● Collected data:
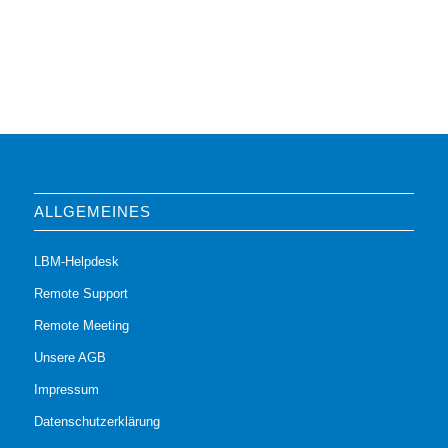
ALLGEMEINES
LBM-Helpdesk
Remote Support
Remote Meeting
Unsere AGB
Impressum
Datenschutzerklärung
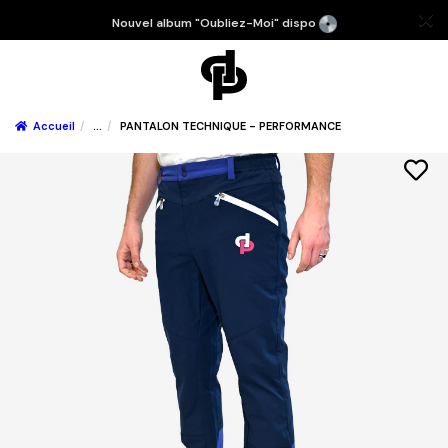
Nouvel album "Oubliez-Moi" dispo
Accueil
...
PANTALON TECHNIQUE - PERFORMANCE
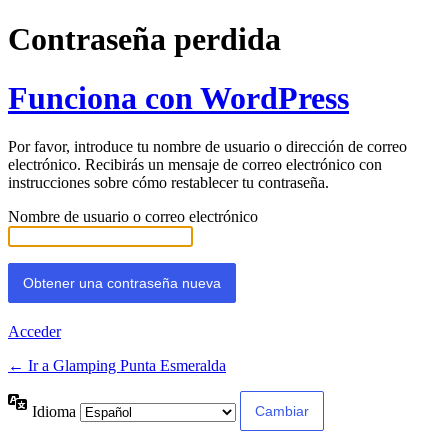
Contraseña perdida
Funciona con WordPress
Por favor, introduce tu nombre de usuario o dirección de correo
electrónico. Recibirás un mensaje de correo electrónico con
instrucciones sobre cómo restablecer tu contraseña.
Nombre de usuario o correo electrónico
Acceder
← Ir a Glamping Punta Esmeralda
Idioma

● TASK DETAILS:
Transcribe the records above exactly, without images.

● SOLUTION TO THIS TASK:
ALLGEMEINES
LBM-Helpdesk
Remote Support
Remote Meeting
Unsere AGB
Impressum
Datenschutzerklärung
Nouvel album "Oubliez-Moi" dispo
Accueil
...
PANTALON TECHNIQUE - PERFORMANCE
Contraseña perdida
Funciona con WordPress
Por favor, introduce tu nombre de usuario o dirección de correo
electrónico. Recibirás un mensaje de correo electrónico con
instrucciones sobre cómo restablecer tu contraseña.
Nombre de usuario o correo electrónico
Acceder
← Ir a Glamping Punta Esmeralda
Idioma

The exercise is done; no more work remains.